On affirme encore une fois que la classe moyenne est l’enfant pauvre de ce budget. êtes-vous de cet avis ?
Les salaires ou la répartition des revenus nationaux ne progressent pas assez pour lui procurer une vie bien meilleure. Ce qui fait que la classe moyenne a tendance à reculer, avec le risque de tomber dans la pauvreté. La croissance doit être inclusive, pour que tout le monde progresse ensemble. Certes, il faut protéger les vulnérables. Toutefois, il est nécessaire qu’ils deviennent autonomes.
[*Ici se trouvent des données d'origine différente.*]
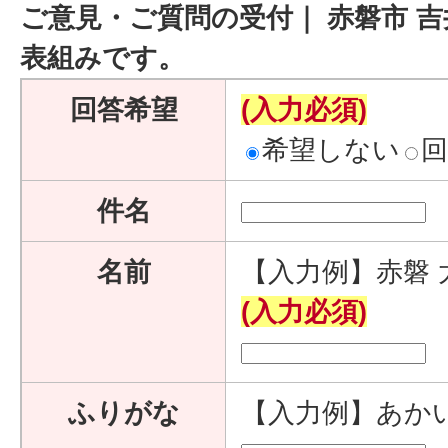
ご意見・ご質問の受付｜ 赤磐市 吉
表組みです。
回答希望
(入力必須)
希望しない
件名
名前
【入力例】赤磐 
(入力必須)
ふりがな
【入力例】あか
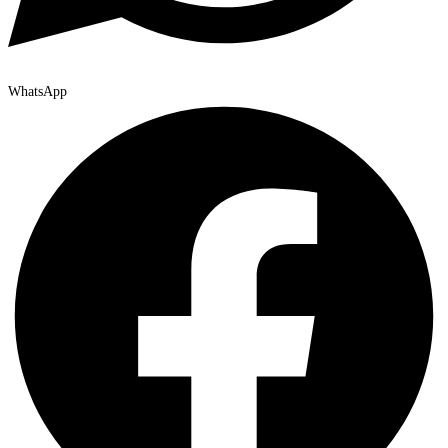
WhatsApp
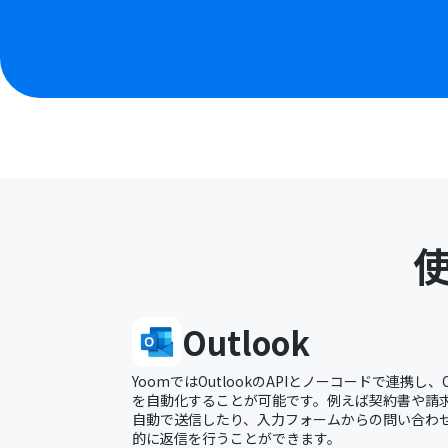
Outlook
YoomではOutlookのAPIとノーコードで連携し、
を自動化することが可能です。例えば契約書や請求書
自動で送信したり、入力フォームからの問い合わせに
的に返信を行うことができます。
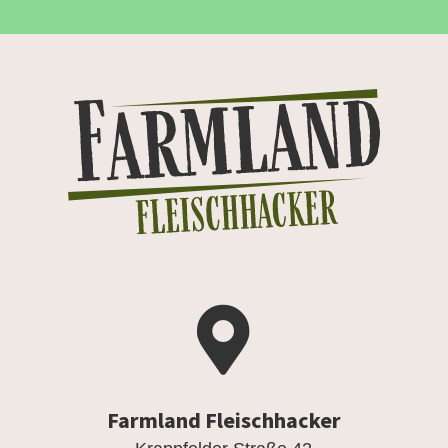

Farmland Fleischhacker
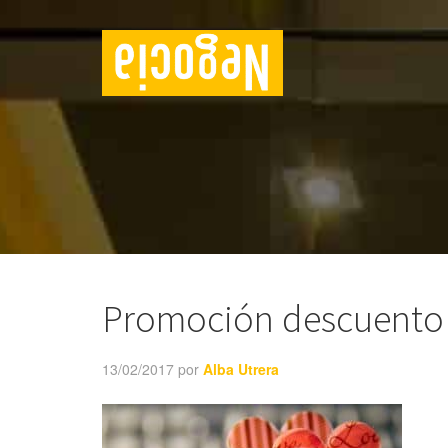
Promoción descuento 
13/02/2017
por
Alba Utrera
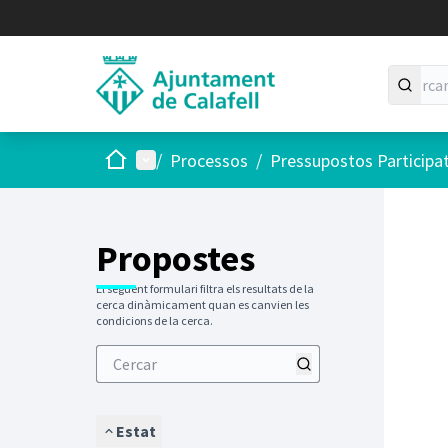
Inici
Menú principal
/
Processos
/
Pressupostos Participa
Saltar
El següen
+
−
Propostes
El següent formulari filtra els resultats de la
cerca dinàmicament quan es canvien les
condicions de la cerca.
Estat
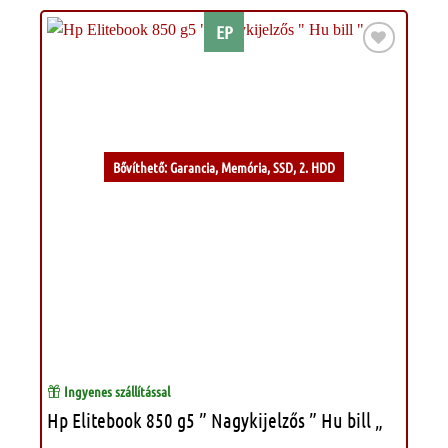
EP
Kívánságlistához
Bővíthető: Garancia, Memória, SSD, 2. HDD
Ingyenes szállítással
Hp Elitebook 850 g5 ” Nagykijelzős ” Hu bill „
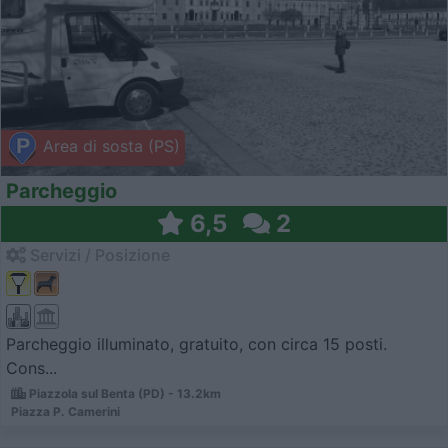
Area di sosta (PS)
Parcheggio
6,5
2
Servizi / Posizione
Parcheggio illuminato, gratuito, con circa 15 posti.
Cons...
Piazzola sul Benta (PD) - 13.2km
Piazza P. Camerini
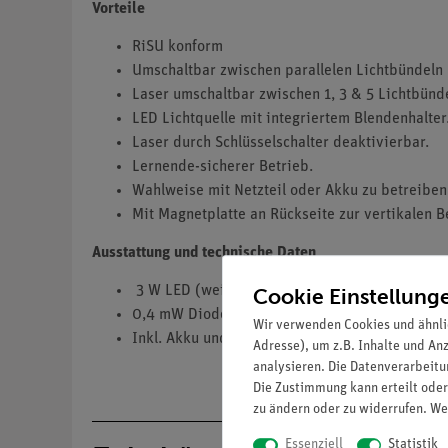
Vorteile
RiSU konform
Umschaltbar zwischen parallelen Lichtbündeln 
Laser umschaltbar zwischen 1, 3 & 5 Lichtbünd
LED Lichtquelle mit integriertem Blendenhalter
Laser durch Schlüsselschalter deaktivierbar.
Lernende-sicherer Betrieb.
Wahlweise mit Netzteil oder Akku zu betreiben
Mit Magnetplatte an Rückseite zur vertikalen Be
Ausstattung und technische Daten
3 W LED (weiß)
Cookie Einstellung
0,4 mW Diodenlaser (632 nm) (Laserschutzklas
Wir verwenden Cookies und ähnli
Inkl. Akku und Netzgerät
Adresse), um z.B. Inhalte und An
analysieren. Die Datenverarbeitun
Die Zustimmung kann erteilt oder
zu ändern oder zu widerrufen. We
Essenziell
Statistik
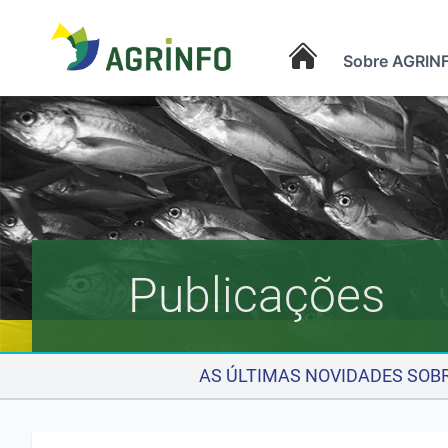
Sobre AGRIN
AGRINFO
Publicações
AS ÚLTIMAS NOVIDADES SOBR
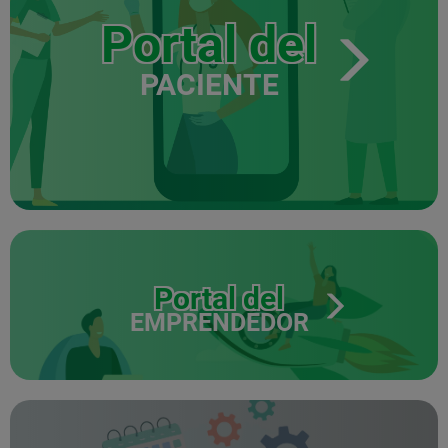
Portal del
PACIENTE
Portal del
EMPRENDEDOR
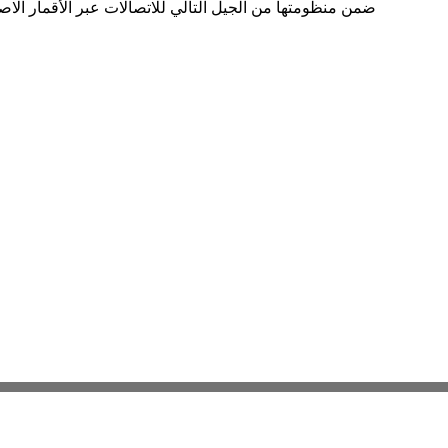
ضمن منظومتها من الجيل التالي للاتصالات عبر الأقمار الاصطناعية سبيس 42 تعلن عن الإطلاق التجاري العالم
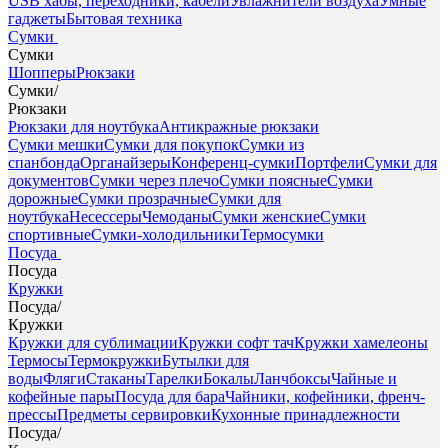
USB хабы, переходники, кабели
Увлажнители воздуха
Умные
гаджеты
Бытовая техника
Сумки
Сумки
Шопперы
Рюкзаки
Сумки
/
Рюкзаки
Рюкзаки для ноутбука
Антикражные рюкзаки
Сумки мешки
Сумки для покупок
Сумки из
спанбонда
Органайзеры
Конференц-сумки
Портфели
Сумки для
документов
Сумки через плечо
Сумки поясные
Сумки
дорожные
Сумки прозрачные
Сумки для
ноутбука
Несессеры
Чемоданы
Сумки женские
Сумки
спортивные
Сумки-холодильники
Термосумки
Посуда
Посуда
Кружки
Посуда
/
Кружки
Кружки для сублимации
Кружки софт тач
Кружки хамелеоны
Термосы
Термокружки
Бутылки для
воды
Фляги
Стаканы
Тарелки
Бокалы
Ланчбоксы
Чайные и
кофейные пары
Посуда для бара
Чайники, кофейники, френч-
прессы
Предметы сервировки
Кухонные принадлежности
Посуда
/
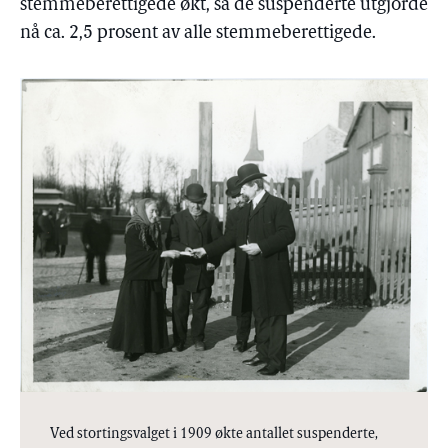
stemmeberettigede økt, så de suspenderte utgjorde
nå ca. 2,5 prosent av alle stemmeberettigede.
Ved stortingsvalget i 1909 økte antallet suspenderte,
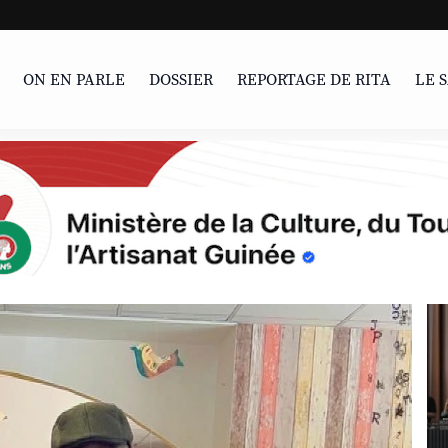
LIVRE | Parcours
ON EN PARLE
DOSSIER
REPORTAGE DE RITA
LE 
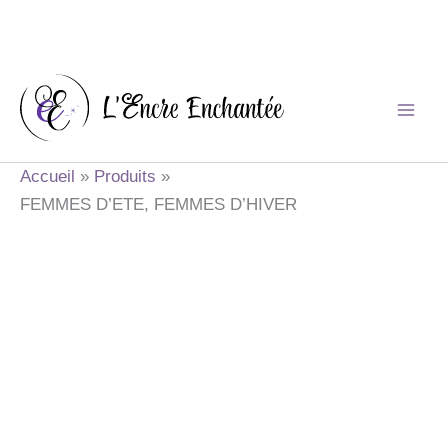
Aller
au
contenu
Accueil
Produits
FEMMES D’ETE, FEMMES D’HIVER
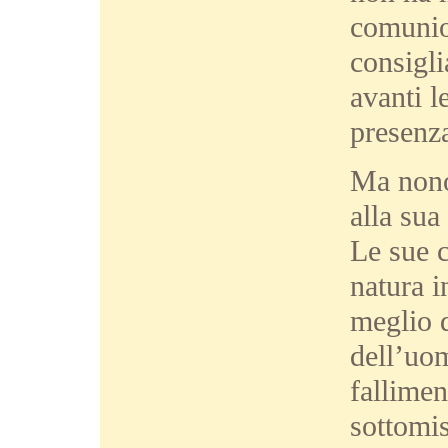
comunion
consigl
avanti l
presenz
Ma nonos
alla sua
Le sue 
natura i
meglio d
dell’uom
fallimen
sottomis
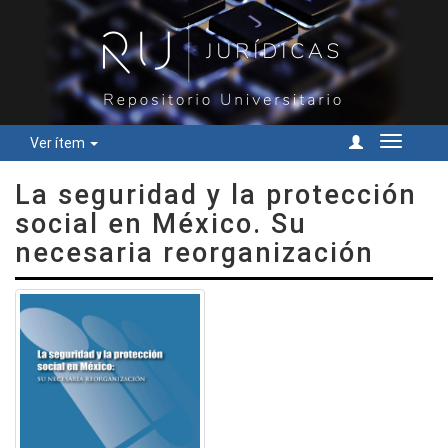
Ver ítem
Cambiar
navegac
La seguridad y la protección
social en México. Su
necesaria reorganización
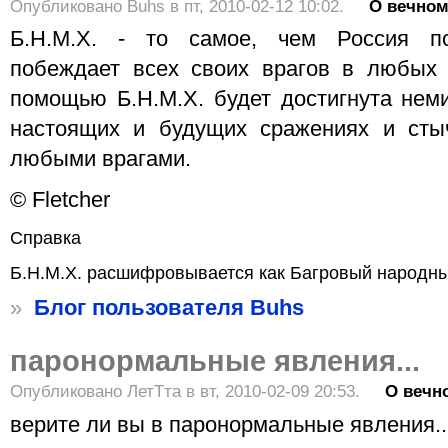
Опубликовано Buhs в пт, 2010-02-12 10:02.
О вечно
Б.Н.М.Х. - то самое, чем Россия п
побеждает всех своих врагов в любых 
помощью Б.Н.М.Х. будет достигнута нем
настоящих и будущих сражениях и стыч
любыми врагами.
© Fletcher
Справка
Б.Н.М.Х. расшифровывается как Багровый народны
»
Блог пользователя Buhs
паронормальные явления...
Опубликовано ЛетТта в вт, 2010-02-09 20:53.
О вечн
верите ли вы в паронормальные явления.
Et cela passe par l’éducation. Aussi, quand l’économie progresse, on doit pouvoir mieux rémunérer nos salariés et assurer qu’ils aient un meilleur niveau de vie.

Est-ce que l’introduction de la « negative Income Tax » est une bonne chose ? Certains syndicalistes soutiennent que ce sera dans l’intérêt du patronat ?
L’année dernière, on a introduit l’allocation de subsistance. Cette année l’introduction de la Negative Income Tax,  dans le cadre d’une meilleure protection sociale. C’est une aide pour améliorer les revenus de ceux au bas de l’échelle. Or, ce budget n’a même pas évoqué la question du salaire minimum. Et on ne sait pas comment va opérer la Negative Income Tax. J’estime néanmoins que la meilleure façon de protéger les salariés, c’est à travers l’introduction du salaire minimum.